Did you have a big challenge to overcome in life?
Gregg: Do you mean walking in my dad’s shadow? I’m not really intimated being in my dad’s shadow. I think it presents an opportunity and also an obligation. When I was much younger, I got involved in politics in Boston and I remember talking to the press secretary of the presidential campaign on which I was working. He said you know you’re always going to be in the shadow of your dad. He’s the guy behind Lucille Ball. I like nothing more than to talk about my dad, but it’s also a lot of fun to actually create things yourself. I did a lot of recreations of “My Favorite Husband,” the show my dad wrote with Bob Carroll, Jr. and Madeline Pugh. The first time I wrote some lines that got a laugh, it was amazing.
Did your parents cheer you on?
Gregg: They were happy with whatever I wanted to do except my dad didn’t want me to go into show business because it’s all luck, being in the right place at the right time.
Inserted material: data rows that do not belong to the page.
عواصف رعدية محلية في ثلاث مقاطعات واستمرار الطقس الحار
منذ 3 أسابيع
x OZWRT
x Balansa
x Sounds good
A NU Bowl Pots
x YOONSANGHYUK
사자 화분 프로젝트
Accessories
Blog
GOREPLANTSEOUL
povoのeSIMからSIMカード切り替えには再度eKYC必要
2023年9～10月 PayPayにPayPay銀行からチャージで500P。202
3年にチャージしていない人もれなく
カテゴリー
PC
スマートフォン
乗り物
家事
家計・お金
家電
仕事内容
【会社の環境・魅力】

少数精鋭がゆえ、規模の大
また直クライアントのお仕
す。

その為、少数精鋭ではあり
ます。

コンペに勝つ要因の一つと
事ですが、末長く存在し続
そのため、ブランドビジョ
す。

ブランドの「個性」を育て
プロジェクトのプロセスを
He knew how lucky he had been in his career.
Why did you finishing writing your dad’s book “Laughs, Luck and Lucy”?
Gregg: Part of the reason was because my dad seemed to have been written out of television history. After he died, I would go to the television section of bookstores looking for him in all those books and he wasn’t there. In fact, his name was left off as a writer on “I Love Lucy,” which I thought was bizarre. His name was in the credits but for some reason he wasn’t listed and someone else was credited as the producer of the “I Love Lucy” pilot. So, I started writing letters to authors of some of those television books and finally decided that the only way I was going to get my dad’s name back into the history books was if I write my own book.
Besides writing, what other creative talents do you have?
Gregg: I’ve done artwork and sculptures. When I was taking sculpture courses, it was three hours a week. I would leave the law firm and that was my escape from practicing law. When I was on sabbatical, Debbie signed me up for more sculpture classes, but I wanted to be home writing.
Going forward, how do you see yourself?
Gregg: I’ll have to see what comes next. I like stand-up and have talked to an audience before and I really enjoyed doing that and getting a few laughs. But I really don’t think I want to be a stand-up comic. I’ll see what opportunities come along.